§ **Records from a data source**:
──────────

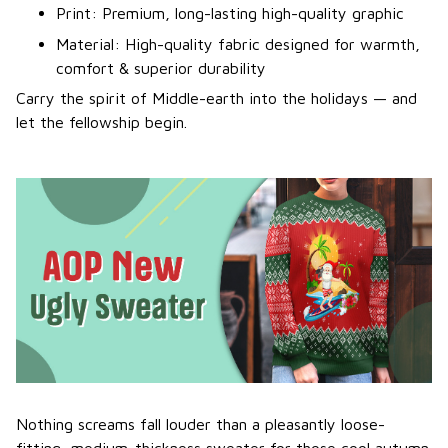
Print: Premium, long-lasting high-quality graphic
Material: High-quality fabric designed for warmth,
comfort & superior durability
Carry the spirit of Middle-earth into the holidays — and
let the fellowship begin.
Nothing screams fall louder than a pleasantly loose-
fitting, medium-thickness sweater for those cool autumn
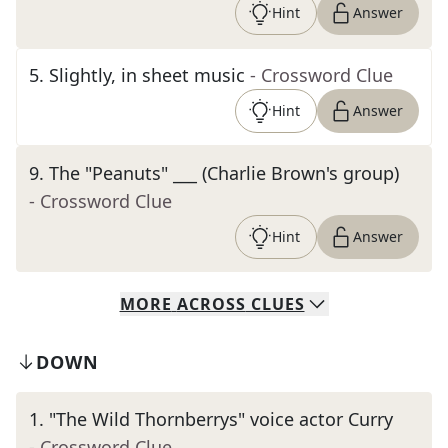
Hint
Answer
5
.
Slightly, in sheet music
- Crossword Clue
Hint
Answer
9
.
The "Peanuts" ___ (Charlie Brown's group)
- Crossword Clue
Hint
Answer
MORE
ACROSS
CLUES
DOWN
1
.
"The Wild Thornberrys" voice actor Curry
- Crossword Clue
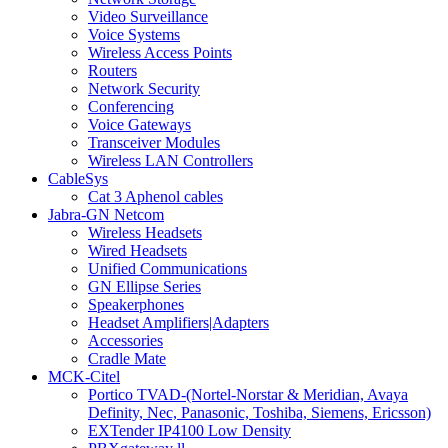
Video Surveillance
Voice Systems
Wireless Access Points
Routers
Network Security
Conferencing
Voice Gateways
Transceiver Modules
Wireless LAN Controllers
CableSys
Cat 3 Aphenol cables
Jabra-GN Netcom
Wireless Headsets
Wired Headsets
Unified Communications
GN Ellipse Series
Speakerphones
Headset Amplifiers|Adapters
Accessories
Cradle Mate
MCK-Citel
Portico TVAD-(Nortel-Norstar & Meridian, Avaya
Definity, Nec, Panasonic, Toshiba, Siemens, Ericsson)
EXTender IP4100 Low Density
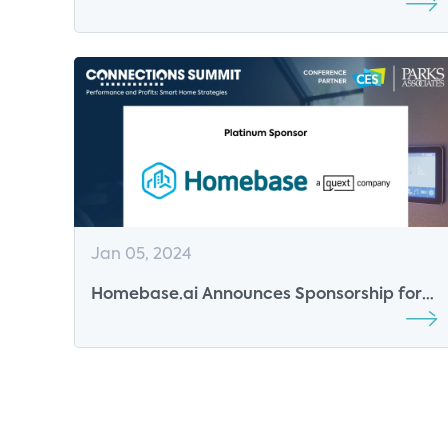
for the 2024 CONNECTIONS Conference
Jan 05, 2024
Homebase.ai Announces Sponsorship for
Parks Associates' Conferences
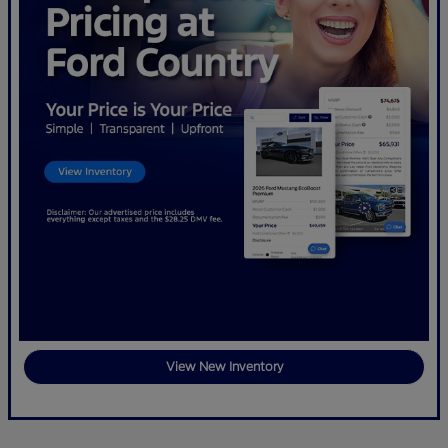
View New Inventory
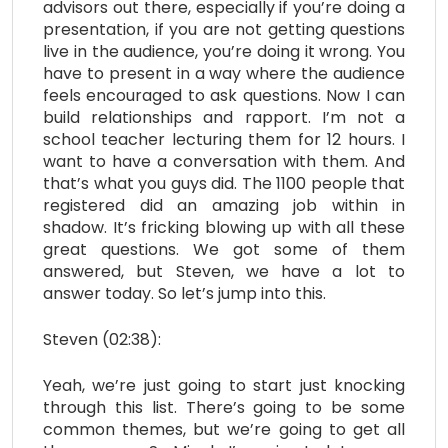
advisors out there, especially if you’re doing a
presentation, if you are not getting questions
live in the audience, you’re doing it wrong. You
have to present in a way where the audience
feels encouraged to ask questions. Now I can
build relationships and rapport. I’m not a
school teacher lecturing them for 12 hours. I
want to have a conversation with them. And
that’s what you guys did. The 1100 people that
registered did an amazing job within in
shadow. It’s fricking blowing up with all these
great questions. We got some of them
answered, but Steven, we have a lot to
answer today. So let’s jump into this.
Steven (02:38):
Yeah, we’re just going to start just knocking
through this list. There’s going to be some
common themes, but we’re going to get all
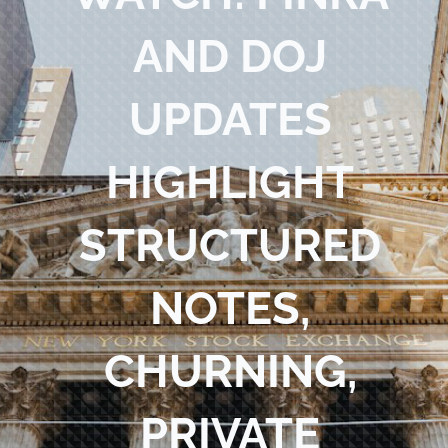
Blog
AND DOJ
Contact Us
UPDATES
HIGHLIGHT
STRUCTURED
NOTES,
CHURNING,
PRIVATE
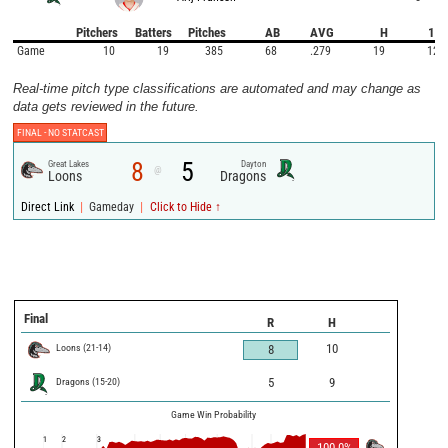
Pitchers
Batters
Pitches
AB
AVG
H
1B
Game
10
19
385
68
.279
19
12
Real-time pitch type classifications are automated and may change as
data gets reviewed in the future.
FINAL -
NO STATCAST
8
5
Great Lakes
Dayton
@
Loons
Dragons
|
|
Direct Link
Gameday
Click to Hide ↑
Final
R
H
Loons
(
21
-
14
)
10
8
Dragons
(
15
-
20
)
5
9
Game Win Probability
1
2
3
100.0
%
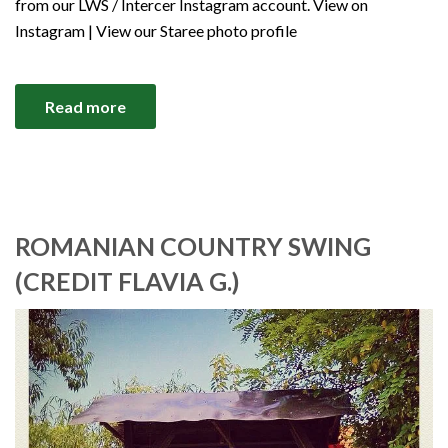
from our LWS / Intercer Instagram account. View on
Instagram | View our Staree photo profile
Read more
ROMANIAN COUNTRY SWING
(CREDIT FLAVIA G.)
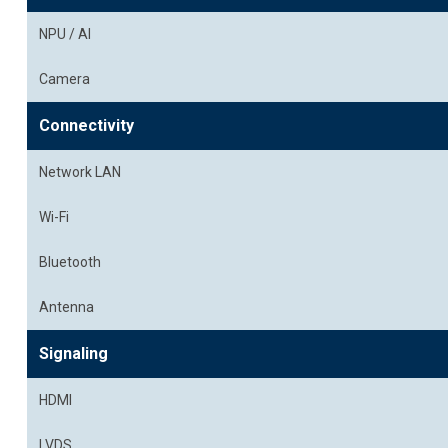
NPU / AI
Camera
Connectivity
Network LAN
Wi-Fi
Bluetooth
Antenna
Signaling
HDMI
LVDS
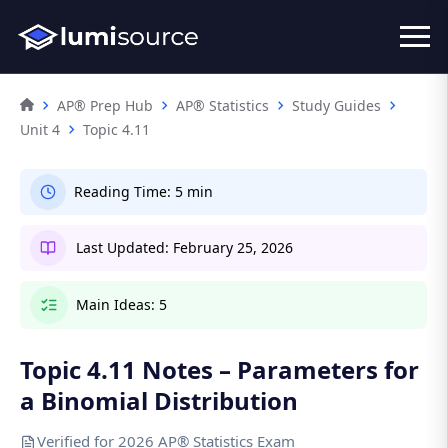
AP® Prep Hub
AP® Statistics
Study Guides
Unit 4
Topic 4.11
Reading Time:
5 min
Last Updated:
February 25, 2026
Main Ideas:
5
Topic 4.11 Notes – Parameters for
a Binomial Distribution
Verified for 2026 AP® Statistics Exam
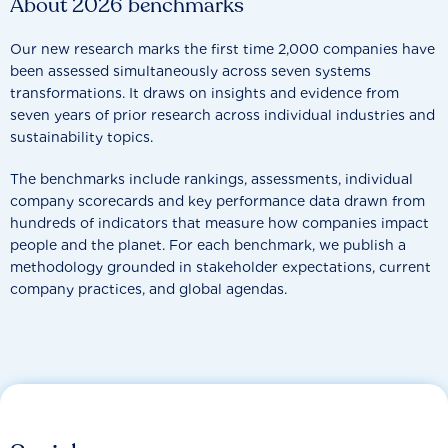
About 2026 benchmarks
Our new research marks the first time 2,000 companies have
been assessed simultaneously across seven systems
transformations. It draws on insights and evidence from
seven years of prior research across individual industries and
sustainability topics.
The benchmarks include rankings, assessments, individual
company scorecards and key performance data drawn from
hundreds of indicators that measure how companies impact
people and the planet. For each benchmark, we publish a
methodology grounded in stakeholder expectations, current
company practices, and global agendas.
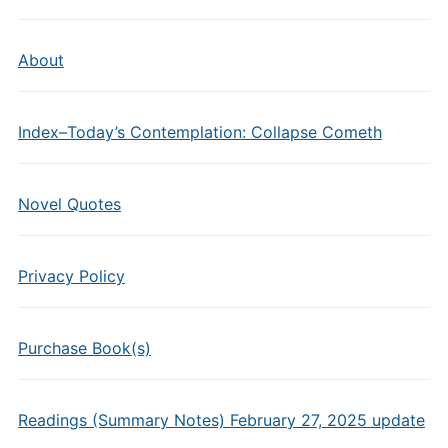
About
Index–Today’s Contemplation: Collapse Cometh
Novel Quotes
Privacy Policy
Purchase Book(s)
Readings (Summary Notes) February 27, 2025 update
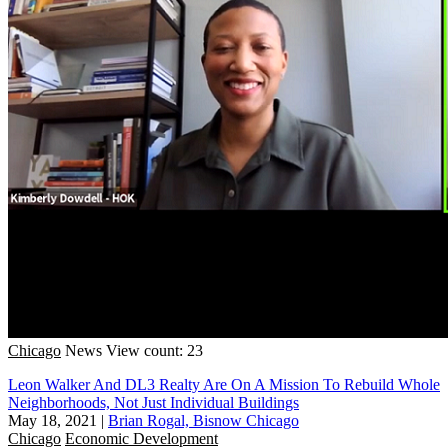
Chicago
News
View count: 23
Leon Walker And DL3 Realty Are On A Mission To Rebuild Whole
Neighborhoods, Not Just Individual Buildings
May 18, 2021
|
Brian Rogal, Bisnow Chicago
Chicago
Economic Development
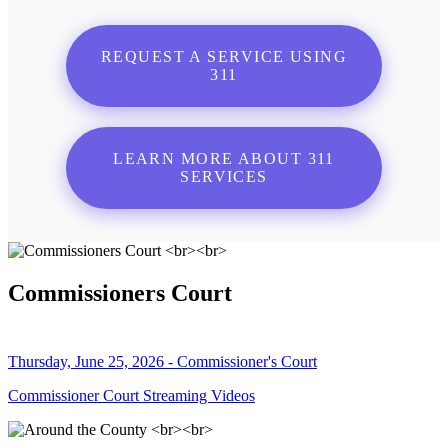
REQUEST A SERVICE USING
311
LEARN MORE ABOUT 311
SERVICES
Commissioners Court
Thursday, June 25, 2026 - Commissioner's Court
Commissioner Court Streaming Videos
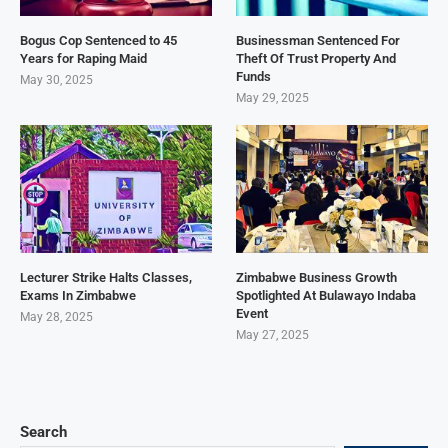
Bogus Cop Sentenced to 45
Businessman Sentenced For
Years for Raping Maid
Theft Of Trust Property And
Funds
May 30, 2025
May 29, 2025
Lecturer Strike Halts Classes,
Zimbabwe Business Growth
Exams In Zimbabwe
Spotlighted At Bulawayo Indaba
Event
May 28, 2025
May 27, 2025
Search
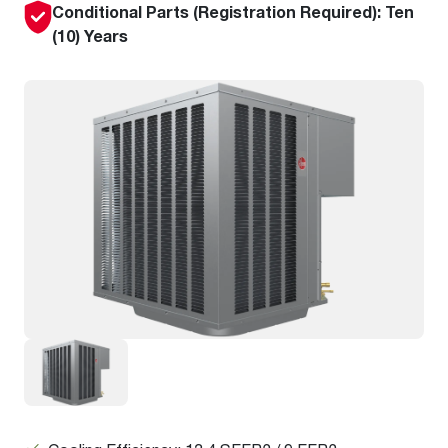
Conditional Parts (Registration Required): Ten
(10) Years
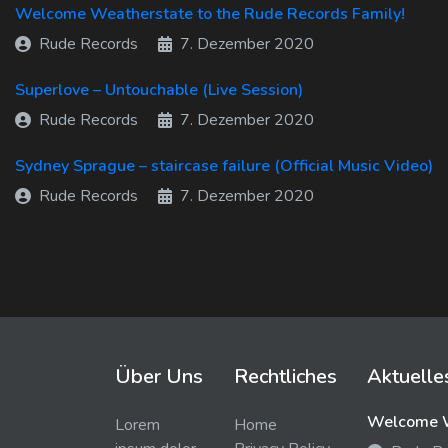
Welcome Weatherstate to the Rude Records Family!
Rude Records
7. Dezember 2020
Superlove – Untouchable (Live Session)
Rude Records
7. Dezember 2020
Sydney Sprague – staircase failure (Official Music Video)
Rude Records
7. Dezember 2020
Über Uns
Rechtliches
Aktuelle
Welcome W
Lorem
Home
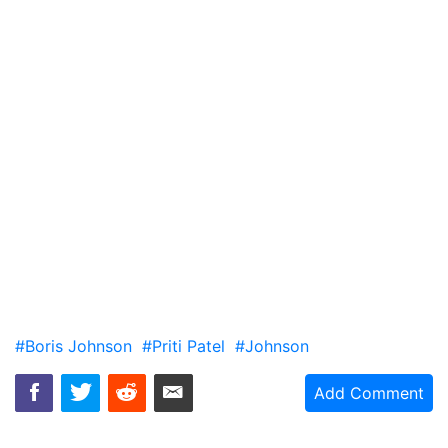
#Boris Johnson
#Priti Patel
#Johnson
Add Comment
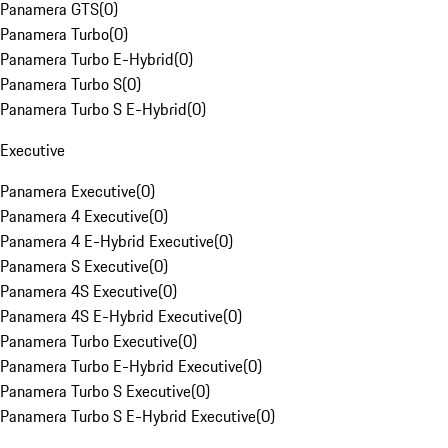
Panamera GTS
(
0
)
Panamera Turbo
(
0
)
Panamera Turbo E-Hybrid
(
0
)
Panamera Turbo S
(
0
)
Panamera Turbo S E-Hybrid
(
0
)
Executive
Panamera Executive
(
0
)
Panamera 4 Executive
(
0
)
Panamera 4 E-Hybrid Executive
(
0
)
Panamera S Executive
(
0
)
Panamera 4S Executive
(
0
)
Panamera 4S E-Hybrid Executive
(
0
)
Panamera Turbo Executive
(
0
)
Panamera Turbo E-Hybrid Executive
(
0
)
Panamera Turbo S Executive
(
0
)
Panamera Turbo S E-Hybrid Executive
(
0
)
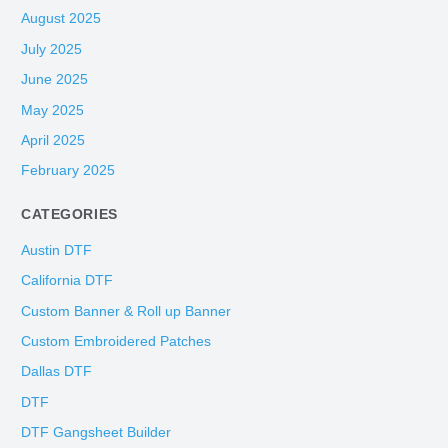
August 2025
July 2025
June 2025
May 2025
April 2025
February 2025
CATEGORIES
Austin DTF
California DTF
Custom Banner & Roll up Banner
Custom Embroidered Patches
Dallas DTF
DTF
DTF Gangsheet Builder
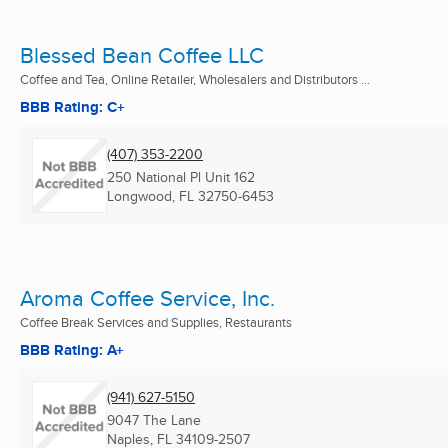
Blessed Bean Coffee LLC
Coffee and Tea, Online Retailer, Wholesalers and Distributors ...
BBB Rating: C+
(407) 353-2200
250 National Pl Unit 162
Longwood, FL
32750-6453
Aroma Coffee Service, Inc.
Coffee Break Services and Supplies, Restaurants
BBB Rating: A+
(941) 627-5150
9047 The Lane
Naples, FL
34109-2507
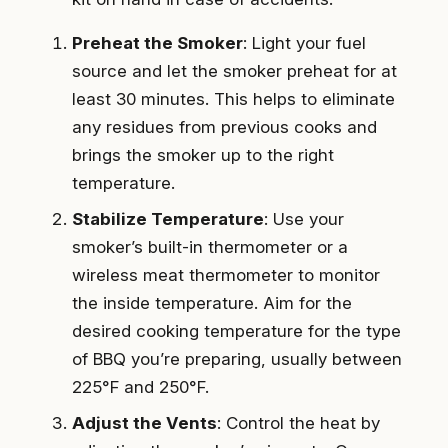
Preheat the Smoker
: Light your fuel
source and let the smoker preheat for at
least 30 minutes. This helps to eliminate
any residues from previous cooks and
brings the smoker up to the right
temperature.
Stabilize Temperature
: Use your
smoker’s built-in thermometer or a
wireless meat thermometer to monitor
the inside temperature. Aim for the
desired cooking temperature for the type
of BBQ you’re preparing, usually between
225°F and 250°F.
Adjust the Vents
: Control the heat by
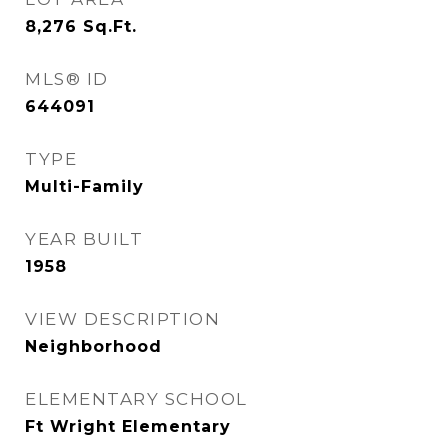
8,276
Sq.Ft.
MLS® ID
644091
TYPE
Multi-Family
YEAR BUILT
1958
VIEW DESCRIPTION
Neighborhood
ELEMENTARY SCHOOL
Ft Wright Elementary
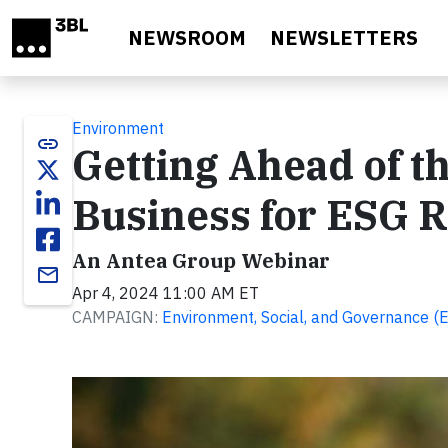
Skip to main content
NEWSROOM
NEWSLETTERS
Environment
link
Getting Ahead of t
Business for ESG R
An Antea Group Webinar
email
Apr 4, 2024 11:00 AM ET
CAMPAIGN:
Environment, Social, and Governance (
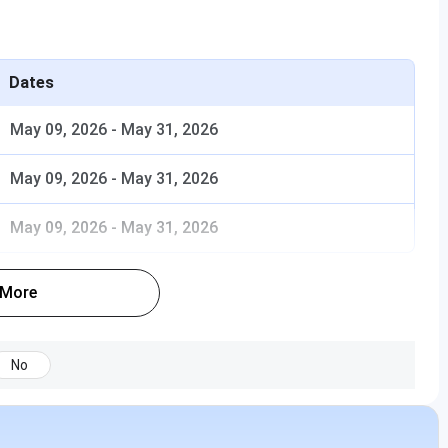
Dates
May 09, 2026
-
May 31, 2026
May 09, 2026
-
May 31, 2026
May 09, 2026
-
May 31, 2026
 More
No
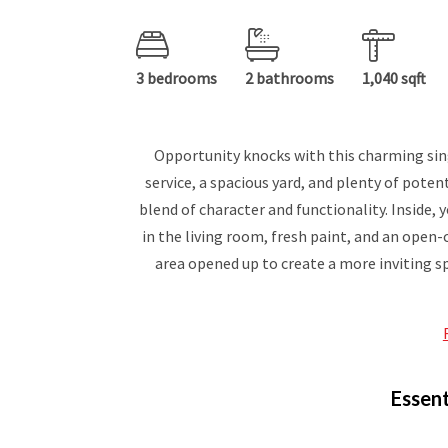
3 bedrooms
2 bathrooms
1,040 sqft
Opportunity knocks with this charming sin
service, a spacious yard, and plenty of poten
blend of character and functionality. Inside, 
in the living room, fresh paint, and an open
area opened up to create a more inviting sp
Essent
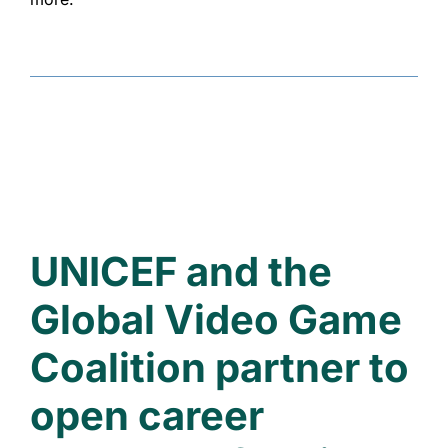
UNICEF and the
Global Video Game
Coalition partner to
open career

──────────

§ **Work required**:
Out of the records above, please copy exactly the lines from the line with "Superlove – Untouchable (Live Session)" up to and including the line with "Panamera GTS", minus the pictures.

§ **Exercise answer**:
Superlove – Untouchable (Live Session)
Rude Records
7. Dezember 2020
Sydney Sprague – staircase failure (Official Music Video)
Rude Records
7. Dezember 2020
Über Uns
Rechtliches
Aktuelle
Welcome W
Lorem
Home
#Boris Johnson
#Priti Patel
#Johnson
Add Comment
Panamera GTS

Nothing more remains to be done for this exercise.